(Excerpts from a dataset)
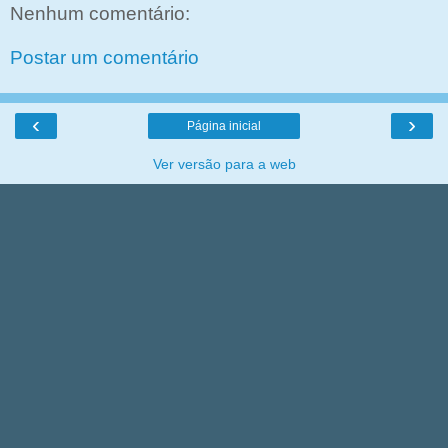
Nenhum comentário:
Postar um comentário
‹
›
Página inicial
Ver versão para a web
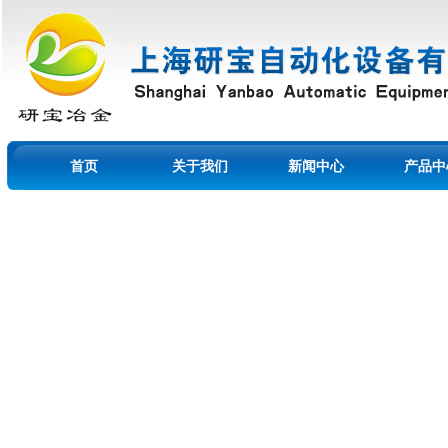
首页
关于我们
新闻中心
产品中
留言本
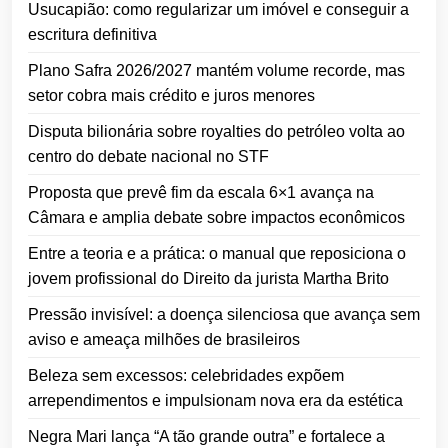
Usucapião: como regularizar um imóvel e conseguir a
escritura definitiva
Plano Safra 2026/2027 mantém volume recorde, mas
setor cobra mais crédito e juros menores
Disputa bilionária sobre royalties do petróleo volta ao
centro do debate nacional no STF
Proposta que prevê fim da escala 6×1 avança na
Câmara e amplia debate sobre impactos econômicos
Entre a teoria e a prática: o manual que reposiciona o
jovem profissional do Direito da jurista Martha Brito
Pressão invisível: a doença silenciosa que avança sem
aviso e ameaça milhões de brasileiros
Beleza sem excessos: celebridades expõem
arrependimentos e impulsionam nova era da estética
Negra Mari lança “A tão grande outra” e fortalece a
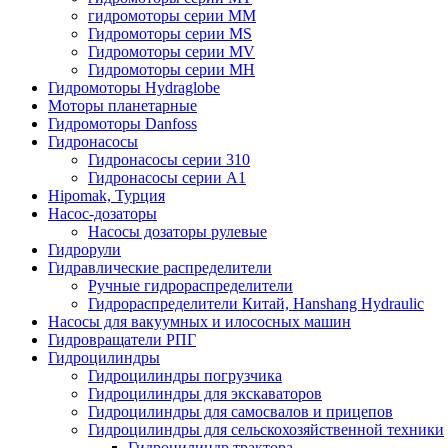
гидромоторы серии MM
Гидромоторы серии MS
Гидромоторы серии MV
Гидромоторы серии MH
Гидромоторы Hydraglobe
Моторы планетарные
Гидромоторы Danfoss
Гидронасосы
Гидронасосы серии 310
Гидронасосы серии А1
Hipomak, Турция
Насос-дозаторы
Насосы дозаторы рулевые
Гидрорули
Гидравлические распределители
Ручные гидрораспределители
Гидрораспределители Китай, Hanshang Hydraulic
Насосы для вакуумных и илососных машин
Гидровращатели РПГ
Гидроцилиндры
Гидроцилиндры погрузчика
Гидроцилиндры для экскаваторов
Гидроцилиндры для самосвалов и прицепов
Гидроцилиндры для сельскохозяйственной техники
Гидроцилиндр трактора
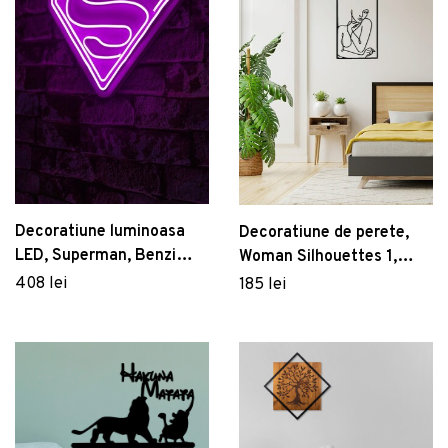
Decoratiune luminoasa
Decoratiune de perete,
LED, Superman, Benzi
Woman Silhouettes 1,
flexibile de neon, DC 12 V,
Metal, 30 x 45 cm, Negru
408 lei
185 lei
Roz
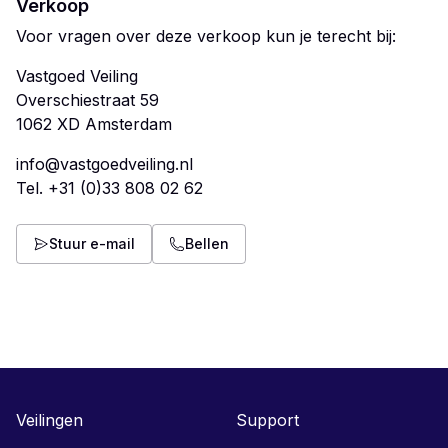
Verkoop
Voor vragen over deze verkoop kun je terecht bij:
Vastgoed Veiling
Overschiestraat 59
info@vastgoedveiling.nl
Tel.
+31 (0)33 808 02 62
Stuur e-mail
Bellen
Veilingen
Support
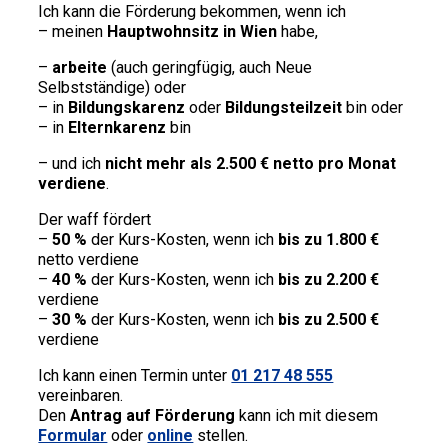
Ich kann die Förderung bekommen, wenn ich
– meinen
Hauptwohnsitz in Wien
habe,
–
arbeite
(auch geringfügig, auch Neue
Selbstständige) oder
– in
Bildungskarenz
oder
Bildungsteilzeit
bin oder
– in
Elternkarenz
bin
– und ich
nicht mehr als 2.500 € netto pro Monat
verdiene
.
Der waff fördert
–
50 %
der Kurs-Kosten, wenn ich
bis zu 1.800 €
netto verdiene
–
40 %
der Kurs-Kosten, wenn ich
bis zu 2.200 €
verdiene
–
30 %
der Kurs-Kosten, wenn ich
bis zu 2.500 €
verdiene
Ich kann einen Termin unter
01 217 48 555
vereinbaren.
Den
Antrag auf Förderung
kann ich mit diesem
Formular
oder
online
stellen.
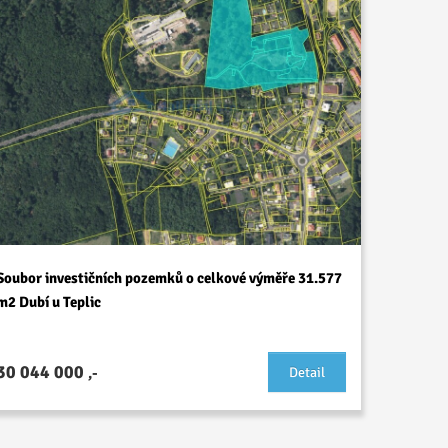
Soubor investičních pozemků o celkové výměře 31.577
m2 Dubí u Teplic
30 044 000
,-
Detail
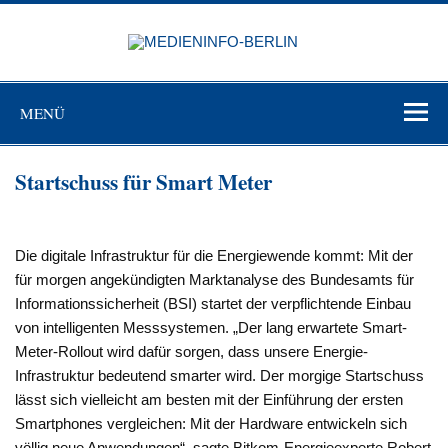
Zum
Inhalt
MEDIEN
springen
BERL
Just another WordPress site
MENÜ
Startschuss für Smart Meter
Die digitale Infrastruktur für die Energiewende kommt: Mit der
für morgen angekündigten Marktanalyse des Bundesamts für
Informationssicherheit (BSI) startet der verpflichtende Einbau
von intelligenten Messsystemen. „Der lang erwartete Smart-
Meter-Rollout wird dafür sorgen, dass unsere Energie-
Infrastruktur bedeutend smarter wird. Der morgige Startschuss
lässt sich vielleicht am besten mit der Einführung der ersten
Smartphones vergleichen: Mit der Hardware entwickeln sich
völlig neue Anwendungen“, sagte Bitkom-Energieexperte Robert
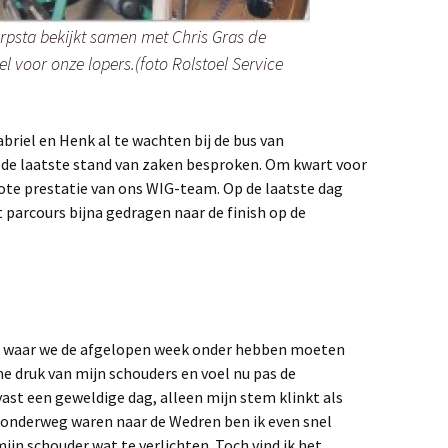
erpsta bekijkt samen met Chris Gras de
l voor onze lopers.(foto Rolstoel Service
abriel en Henk al te wachten bij de bus van
 de laatste stand van zaken besproken. Om kwart voor
rote prestatie van ons WIG-team. Op de laatste dag
 parcours bijna gedragen naar de finish op de
g waar we de afgelopen week onder hebben moeten
me druk van mijn schouders en voel nu pas de
ast een geweldige dag, alleen mijn stem klinkt als
 onderweg waren naar de Wedren ben ik even snel
jn schouder wat te verlichten. Toch vind ik het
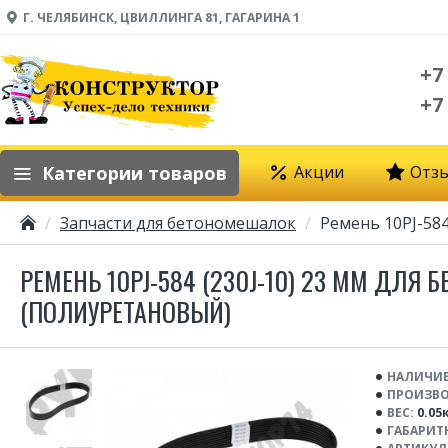
Г. ЧЕЛЯБИНСК, ЦВИЛЛИНГА 81, ГАГАРИНА 1
+7
+7
Категории товаров
Акции
Отз
Запчасти для бетономешалок
Ремень 10PJ-584
РЕМЕНЬ 10PJ-584 (230J-10) 23 ММ ДЛЯ
(ПОЛИУРЕТАНОВЫЙ)
НАЛИЧИЕ
ПРОИЗВО
ВЕС:
0.05
ГАБАРИТ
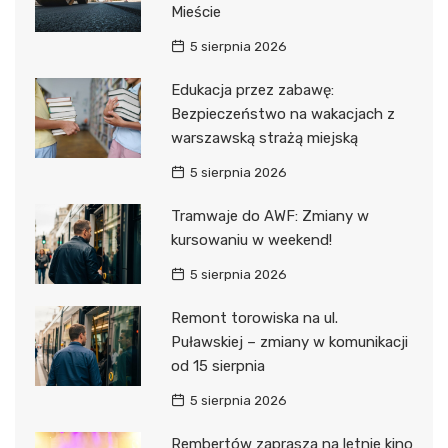
Mieście
5 sierpnia 2026
Edukacja przez zabawę:
Bezpieczeństwo na wakacjach z
warszawską strażą miejską
5 sierpnia 2026
Tramwaje do AWF: Zmiany w
kursowaniu w weekend!
5 sierpnia 2026
Remont torowiska na ul.
Puławskiej – zmiany w komunikacji
od 15 sierpnia
5 sierpnia 2026
Rembertów zaprasza na letnie kino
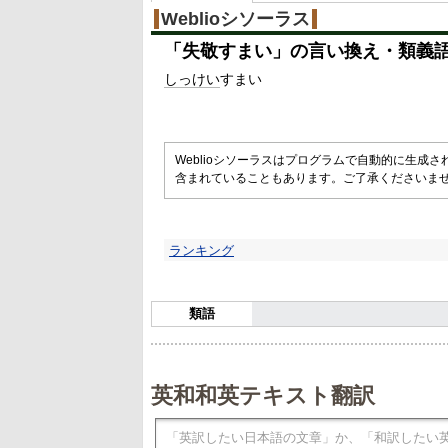
Weblioシソーラス
「
失敬すまい
」の言い換え・類義
しっけい
すまい
Weblioシソーラスはプログラムで自動的に生成
含まれていることもあります。ご了承くださいま
ランキング
類語
英和和英テキスト翻訳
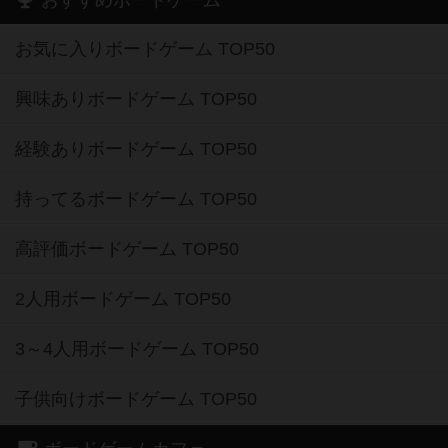
おすすめボードゲーム
お気に入りボードゲーム TOP50
興味ありボードゲーム TOP50
経験ありボードゲーム TOP50
持ってるボードゲーム TOP50
高評価ボードゲーム TOP50
2人用ボードゲーム TOP50
3～4人用ボードゲーム TOP50
子供向けボードゲーム TOP50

Problem statement.
In the entries above, find the line that contains "Câmara e amplia", then repeat exactly every line from the first one through that line, with no pictures.

Solution to the problem.
Nenhum comentário:
Postar um comentário
‹
›
Página inicial
Ver versão para a web
首页
关于我们
新闻中心
产品中
留言本
Usucapião: como regularizar um imóvel e conseguir a
escritura definitiva
Plano Safra 2026/2027 mantém volume recorde, mas
setor cobra mais crédito e juros menores
Disputa bilionária sobre royalties do petróleo volta ao
centro do debate nacional no STF
Proposta que prevê fim da escala 6×1 avança na
Câmara e amplia debate sobre impactos econômicos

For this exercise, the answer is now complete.